Factorization Machine · Tae Hyun Kim (Lowell)

Definition

The Factorization Machine (FM) is a general-purpose prediction model proposed by Rendle (2010) that models interactions between all pairs of features as the inner product of latent factor vectors.

$\hat{y}(\mathbf{x}) = w_0 + \sum_{i=1}^{n} w_i x_i + \sum_{i=1}^{n} \sum_{j=i+1}^{n} \langle \mathbf{v}_i, \mathbf{v}_j \rangle x_i x_j$

$w_0 \in \mathbb{R}$ : global bias
$\mathbf{w} \in \mathbb{R}^n$ : per-feature weights
$\mathbf{v}_i \in \mathbb{R}^k$ : latent vector of feature $i$ ( $k$ : embedding dimension)
$\langle \mathbf{v}_i, \mathbf{v}_j \rangle = \sum_{f=1}^{k} v_{i,f} \cdot v_{j,f}$ : inner product of two latent vectors

Computational Trick: $O(kn)$ Linear Time

The naive pairwise computation is $O(kn^2)$ , but using the following identity it can be reduced to $O(kn)$ :

$\sum_{i=1}^{n} \sum_{j=i+1}^{n} \langle \mathbf{v}_i, \mathbf{v}_j \rangle x_i x_j = \frac{1}{2} \sum_{f=1}^{k} \left[ \left( \sum_{i=1}^{n} v_{i,f} x_i \right)^2 - \sum_{i=1}^{n} v_{i,f}^2 x_i^2 \right]$

This is derived from the identity $(\sum a_i)^2 = \sum a_i^2 + 2\sum_{i<j} a_i a_j$ .

Intuitive Understanding

In recommender systems, user-item interaction data is extremely sparse. For example, direct observations of “Did User A click Item B?” are very few.

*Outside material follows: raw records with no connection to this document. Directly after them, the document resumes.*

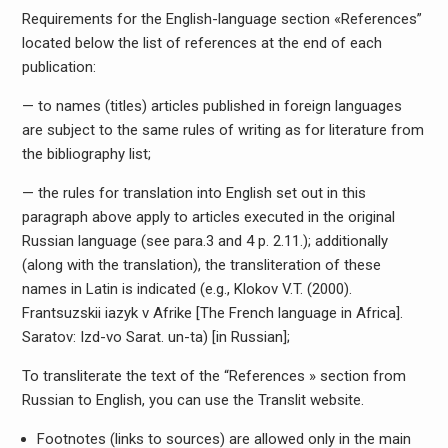
Requirements for the English-language section «References”
located below the list of references at the end of each
publication:
— to names (titles) articles published in foreign languages
are subject to the same rules of writing as for literature from
the bibliography list;
— the rules for translation into English set out in this
paragraph above apply to articles executed in the original
Russian language (see para.3 and 4 p. 2.11.); additionally
(along with the translation), the transliteration of these
names in Latin is indicated (e.g., Klokov V.T. (2000).
Frantsuzskii iazyk v Afrike [The French language in Africa].
Saratov: Izd-vo Sarat. un-ta) [in Russian];
To transliterate the text of the “References » section from
Russian to English, you can use the Translit website.
Footnotes (links to sources) are allowed only in the main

The core idea of FM: assigning a $k$ -dimensional latent vector to each feature allows the model to generalize even to feature-pair interactions that are not directly observed. Instead of estimating the interaction strength between features $i$ and $j$ with an independent parameter $w_{ij}$ , modeling it as $\langle \mathbf{v}_i, \mathbf{v}_j \rangle$ gives:

Data efficiency: the latent vector of a feature is learned from all interactions in which that feature participates
Generalization: the learned latent vectors enable prediction of interactions for unobserved pairs
Parameter efficiency: only $O(kn)$ parameters are needed instead of $O(n^2)$ independent parameters

Relationship to Matrix Factorization

Matrix Factorization (MF) is a special case of FM.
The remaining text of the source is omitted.